▶ _Task requirements_:
Check each line of the material below, and copy it if it holds the string "Wetter".

[[ Provided material, beginning ]]

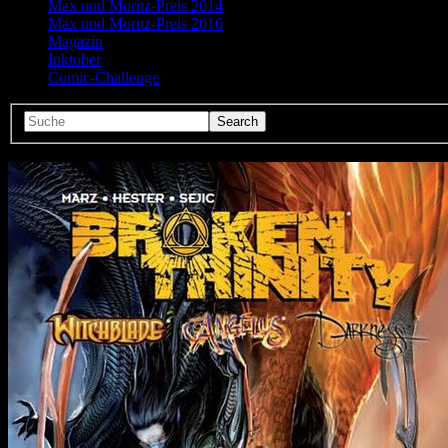
Max und Moritz-Preis 2014
Max und Moritz-Preis 2016
Magazin
Inktober
Comic-Challenge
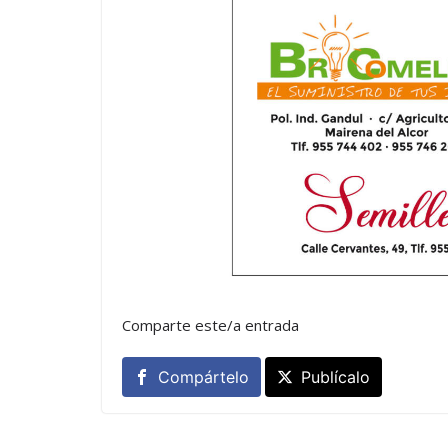
Comparte este/a entrada
Compártelo
Publícalo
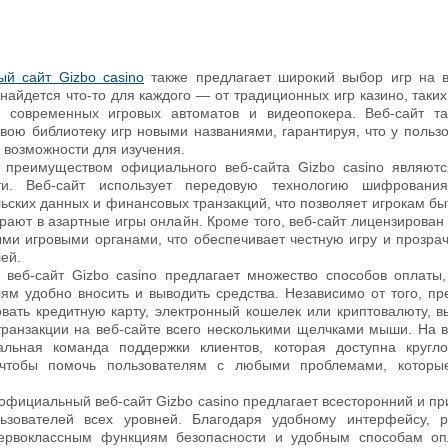
й сайт Gizbo casino
также предлагает широкий выбор игр на в
айдется что-то для каждого — от традиционных игр казино, таких
о современных игровых автоматов и видеопокера. Веб-сайт та
вою библиотеку игр новыми названиями, гарантируя, что у пользо
 возможности для изучения.
преимуществом официального веб-сайта Gizbo casino являютс
сти. Веб-сайт использует передовую технологию шифрован
ьских данных и финансовых транзакций, что позволяет игрокам бы
грают в азартные игры онлайн. Кроме того, веб-сайт лицензирован
ми игровыми органами, что обеспечивает честную игру и прозрач
ей.
, веб-сайт Gizbo casino предлагает множество способов оплаты,
ям удобно вносить и выводить средства. Независимо от того, пр
вать кредитную карту, электронный кошелек или криптовалюту, в
транзакции на веб-сайте всего несколькими щелчками мыши. На в
альная команда поддержки клиентов, которая доступна кругло
 чтобы помочь пользователям с любыми проблемами, которы
 официальный веб-сайт Gizbo casino предлагает всесторонний и пр
ьзователей всех уровней. Благодаря удобному интерфейсу, р
первоклассным функциям безопасности и удобным способам опл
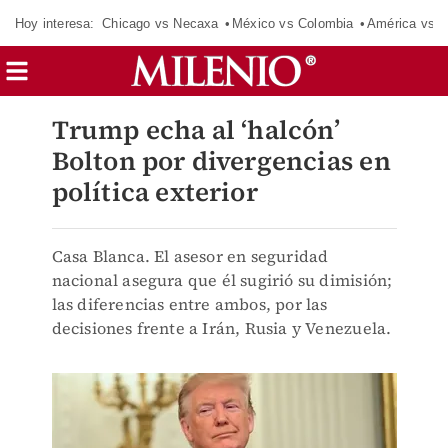
Hoy interesa:
Chicago vs Necaxa
México vs Colombia
América vs S
Trump echa al ‘halcón’
Bolton por divergencias en
política exterior
Casa Blanca. El asesor en seguridad
nacional asegura que él sugirió su dimisión;
las diferencias entre ambos, por las
decisiones frente a Irán, Rusia y Venezuela.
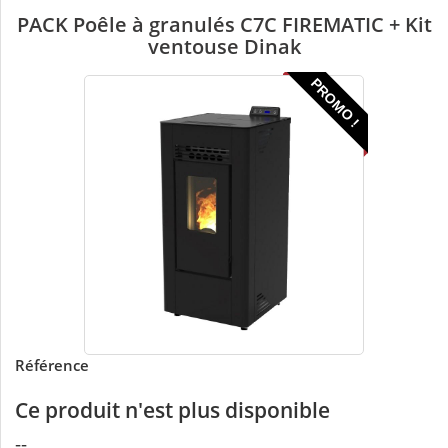
PACK Poêle à granulés C7C FIREMATIC + Kit
ventouse Dinak
PROMO !
Référence
Ce produit n'est plus disponible
--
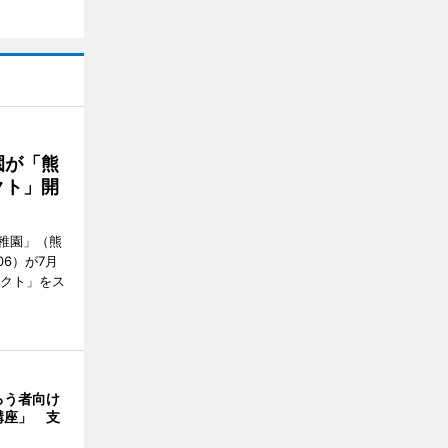
園が「熊
クト」開
稚園」（熊
06）が7月
ェクト」をス
ろう者向け
講座」 支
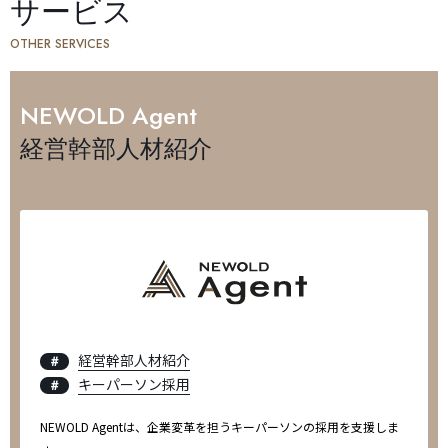
サービス
OTHER SERVICES
NEWOLD
Agent
経営幹部人材紹介
経営幹部人材紹介
＃
キーパーソン採用
＃
NEWOLD Agentは、企業変革を担うキーパーソンの採用を支援しま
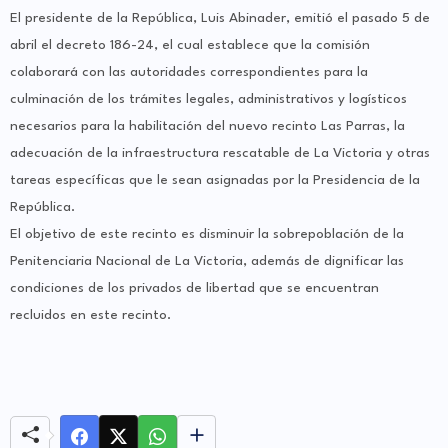
El presidente de la República, Luis Abinader, emitió el pasado 5 de
abril el decreto 186-24, el cual establece que la comisión
colaborará con las autoridades correspondientes para la
culminación de los trámites legales, administrativos y logísticos
necesarios para la habilitación del nuevo recinto Las Parras, la
adecuación de la infraestructura rescatable de La Victoria y otras
tareas específicas que le sean asignadas por la Presidencia de la
República.
El objetivo de este recinto es disminuir la sobrepoblación de la
Penitenciaria Nacional de La Victoria, además de dignificar las
condiciones de los privados de libertad que se encuentran
recluidos en este recinto.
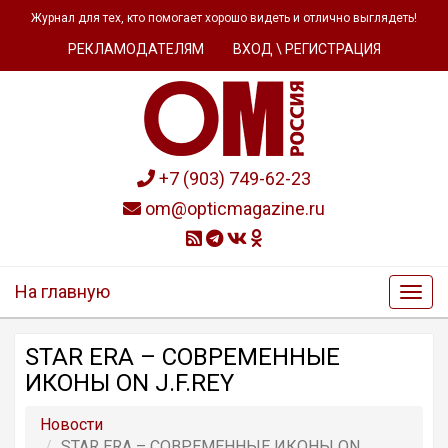
Журнал для тех, кто помогает хорошо видеть и отлично выглядеть!
РЕКЛАМОДАТЕЛЯМ
ВХОД \ РЕГИСТРАЦИЯ
+7 (903) 749-62-23
om@opticmagazine.ru
На главную
STAR ERA – СОВРЕМЕННЫЕ
ИКОНЫ ON J.F.REY
Новости
STAR ERA – СОВРЕМЕННЫЕ ИКОНЫ ON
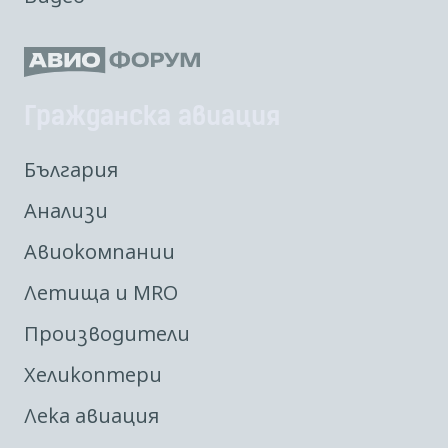
Гражданска авиация
България
Анализи
Авиокомпании
Летища и MRO
Производители
Хеликоптери
Лека авиация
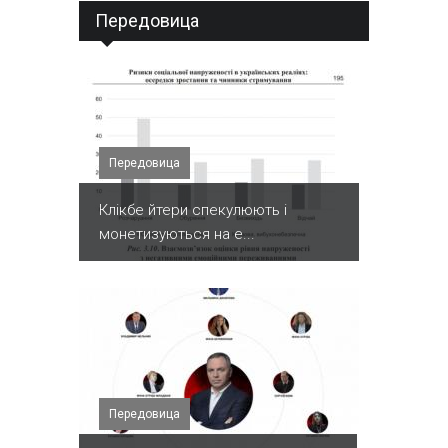
Передовица
Передовица
Клікбе йтери спекулюють і
монетизуються на е...
Передовица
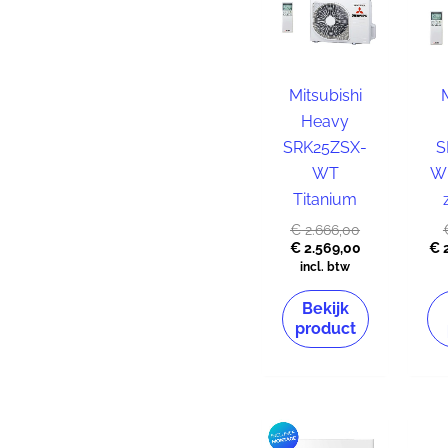
Mitsubishi
Heavy
SRK25ZSX-
S
WT
WB
Titanium
€
2.666,00
€
2.569,00
€
2
incl. btw
Bekijk
product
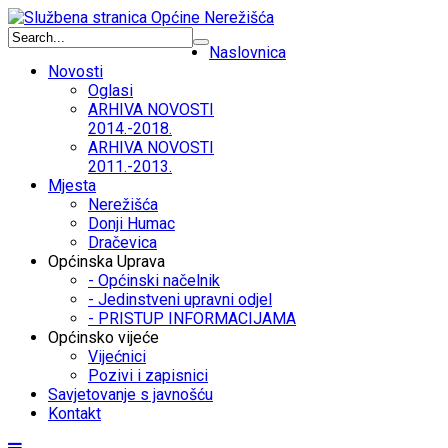
Naslovnica
Novosti
Oglasi
ARHIVA NOVOSTI
2014.-2018.
ARHIVA NOVOSTI
2011.-2013.
Mjesta
Nerežišća
Donji Humac
Dračevica
Općinska Uprava
- Općinski načelnik
- Jedinstveni upravni odjel
- PRISTUP INFORMACIJAMA
Općinsko vijeće
Vijećnici
Pozivi i zapisnici
Savjetovanje s javnošću
Kontakt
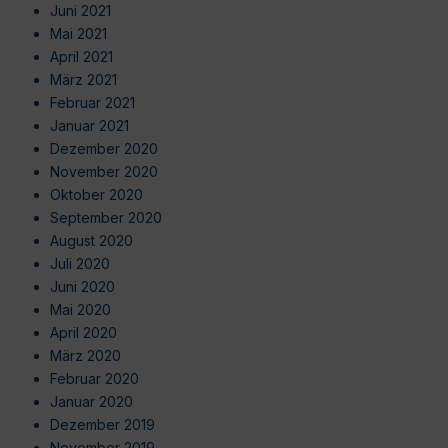
Juni 2021
Mai 2021
April 2021
März 2021
Februar 2021
Januar 2021
Dezember 2020
November 2020
Oktober 2020
September 2020
August 2020
Juli 2020
Juni 2020
Mai 2020
April 2020
März 2020
Februar 2020
Januar 2020
Dezember 2019
November 2019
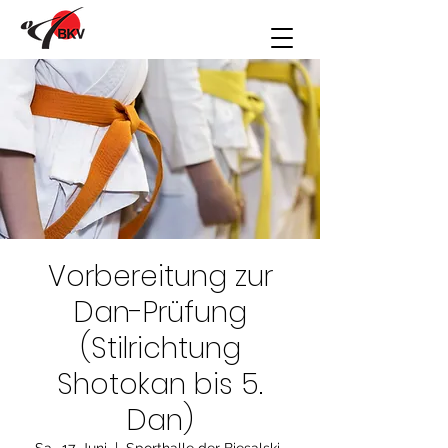
Vorbereitung zur
Dan-Prüfung
(Stilrichtung
Shotokan bis 5.
Dan)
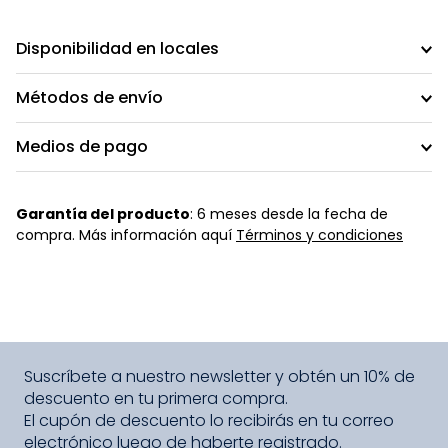
Disponibilidad en locales
Métodos de envío
Medios de pago
Garantía del producto
: 6 meses desde la fecha de
compra. Más información aquí
Términos y condiciones
Suscríbete a nuestro newsletter y obtén un 10% de
descuento en tu primera compra.
El cupón de descuento lo recibirás en tu correo
electrónico luego de haberte registrado.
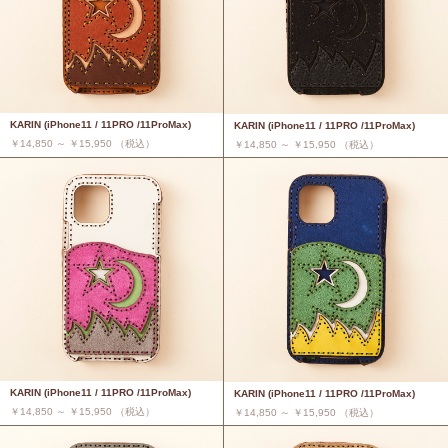
KARIN (iPhone11 / 11PRO /11ProMax)
KARIN (iPhone11 / 11PRO /11ProMax)
￥14,850 ～ ￥15,950 （税込）
￥14,850 ～ ￥15,950 （税込）
KARIN (iPhone11 / 11PRO /11ProMax)
KARIN (iPhone11 / 11PRO /11ProMax)
￥14,850 ～ ￥15,950 （税込）
￥14,850 ～ ￥15,950 （税込）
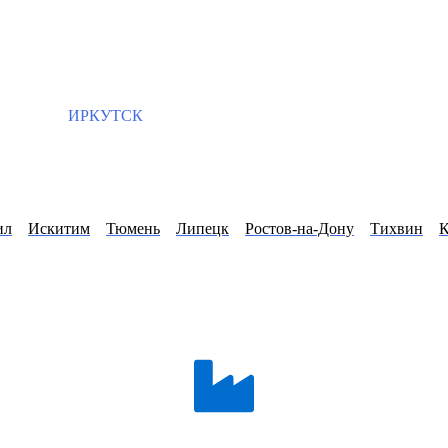
ИРКУТСК
ил
Искитим
Тюмень
Липецк
Ростов-на-Дону
Тихвин
К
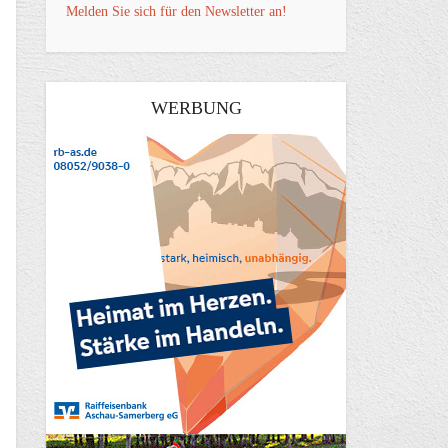
Melden Sie sich für den Newsletter an!
WERBUNG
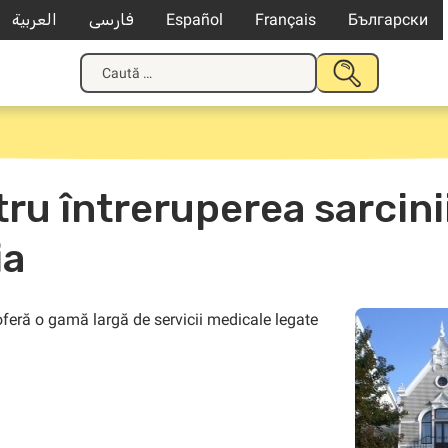
العربية
فارسی
Español
Français
Български
Caută
TRIMITE
după:
u întreruperea sarcinii 
ia
oferă o gamă largă de servicii medicale legate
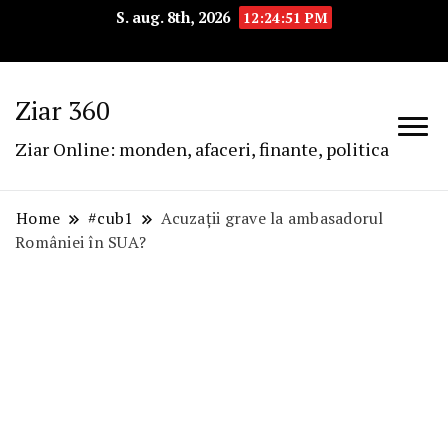
S. aug. 8th, 2026
12:24:51 PM
Ziar 360
Ziar Online: monden, afaceri, finante, politica
Home
#cub1
Acuzații grave la ambasadorul
României în SUA?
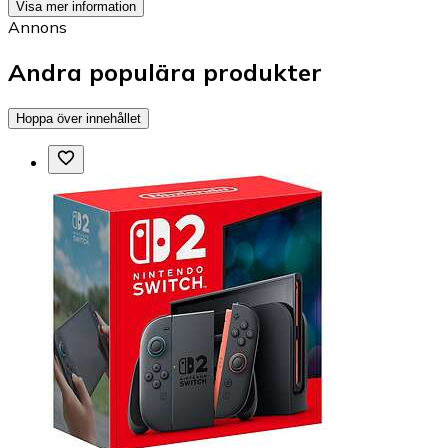
Visa mer information
Annons
Andra populära produkter
Hoppa över innehållet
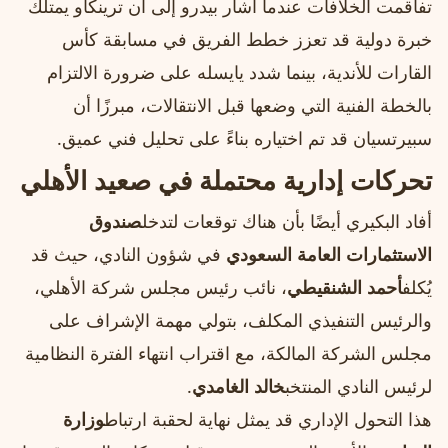
تفاقمت الخلافات عندما أشار بيدرو إلى أن ترينكاو يمتلك
خبرة دولية قد تعزز خطط الفريق في مسابقة كأس
القارات للأندية، بينما شدد يايسله على ضرورة الالتزام
بالخطة الفنية التي وضعها قبل الانتقالات، مبرزًا أن
سبيرتسيان قد تم اختياره بناءً على تحليل فني عميق.
تحركات إدارية محتملة في صعيد الأهلي
أفاد البكيري أيضًا بأن هناك توقعات لتدخل
صندوق
الاستثمارات العامة السعودي
في شؤون النادي، حيث قد
يُكلف
أحمد الشنقيطي
، نائب رئيس مجلس شركة الأهلي،
والرئيس التنفيذي المكلف، بتولي مهمة الإشراف على
مجلس الشركة المالكة، مع اقتراب انتهاء الفترة النظامية
لرئيس النادي المنتخب
خالد الغامدي
.
هذا التحول الإداري قد يمثل نهاية لحقبة ارتباط
وزارة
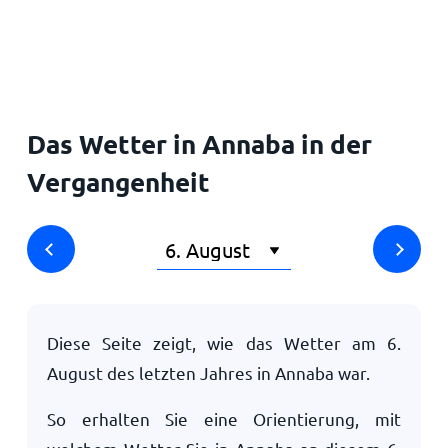
Startseite
Das Wetter in Annaba in der
Vergangenheit
Diese Seite zeigt, wie das Wetter am
6.
August
des letzten Jahres in Annaba war.
So erhalten Sie eine Orientierung, mit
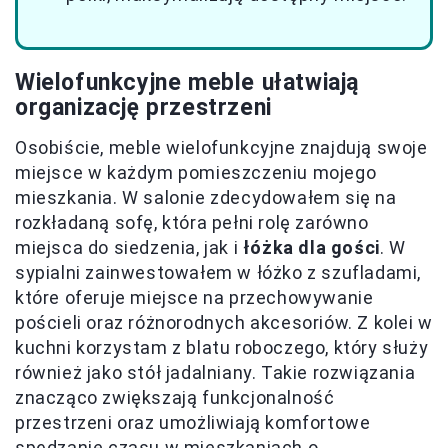
Wielofunkcyjne meble ułatwiają
organizację przestrzeni
Osobiście, meble wielofunkcyjne znajdują swoje
miejsce w każdym pomieszczeniu mojego
mieszkania. W salonie zdecydowałem się na
rozkładaną sofę, która pełni rolę zarówno
miejsca do siedzenia, jak i
łóżka dla gości
. W
sypialni zainwestowałem w łóżko z szufladami,
które oferuje miejsce na przechowywanie
pościeli oraz różnorodnych akcesoriów. Z kolei w
kuchni korzystam z blatu roboczego, który służy
również jako stół jadalniany. Takie rozwiązania
znacząco zwiększają funkcjonalność
przestrzeni oraz umożliwiają komfortowe
spędzanie czasu w mieszkaniach o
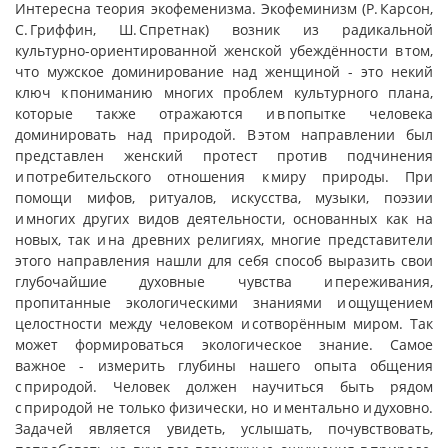
Интересна теория экофеменизма. Экофеминизм (Р. Карсон,
С. Гриффин, Ш. Спретнак) возник из радикальной
культурно-ориентированной женской убеждённости в том,
что мужское доминирование над женщиной - это некий
ключ к пониманию многих проблем культурного плана,
которые также отражаются и в попытке человека
доминировать над природой. В этом направлении был
представлен женский протест против подчинения
и потребительского отношения к миру природы. При
помощи мифов, ритуалов, искусства, музыки, поэзии
и многих других видов деятельности, основанных как на
новых, так и на древних религиях, многие представители
этого направления нашли для себя способ выразить свои
глубочайшие духовные чувства и переживания,
пропитанные экологическими знаниями и ощущением
целостности между человеком и сотворённым миром. Так
может формироваться экологическое знание. Самое
важное - измерить глубины нашего опыта общения
с природой. Человек должен научиться быть рядом
с природой не только физически, но и ментально и духовно.
Задачей является увидеть, услышать, почувствовать,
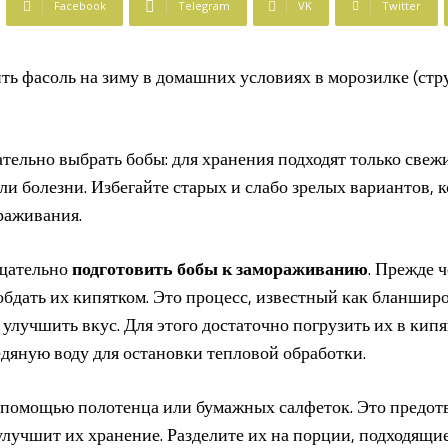
Facebook
Telegram
VK
Twitter
тельно выбрать бобы: для хранения подходят только свежи
и болезни. Избегайте старых и слабо зрелых вариантов, к
раживания.
тщательно
подготовить бобы к замораживанию
. Прежде 
 обдать их кипятком. Это процесс, известный как бланшир
 улучшить вкус. Для этого достаточно погрузить их в кипя
ледяную воду для остановки тепловой обработки.
помощью полотенца или бумажных салфеток. Это предотв
улучшит их хранение. Разделите их на порции, подходящие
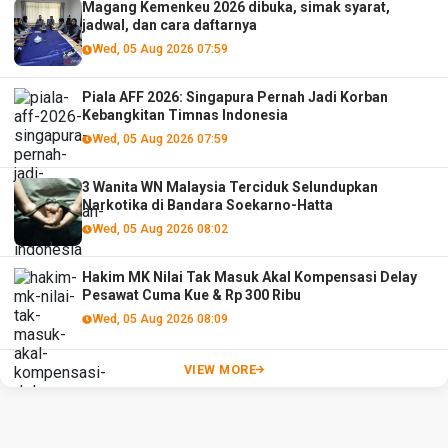
Magang Kemenkeu 2026 dibuka, simak syarat,
jadwal, dan cara daftarnya
Wed, 05 Aug 2026 07:59
Piala AFF 2026: Singapura Pernah Jadi Korban
Kebangkitan Timnas Indonesia
Wed, 05 Aug 2026 07:59
3 Wanita WN Malaysia Terciduk Selundupkan
Narkotika di Bandara Soekarno-Hatta
Wed, 05 Aug 2026 08:02
Hakim MK Nilai Tak Masuk Akal Kompensasi Delay
Pesawat Cuma Kue & Rp 300 Ribu
Wed, 05 Aug 2026 08:09
VIEW MORE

[[ Provided material, end ]]

▶ _Response box_:
Das Wetter in Annaba in der
Diese Seite zeigt, wie das Wetter am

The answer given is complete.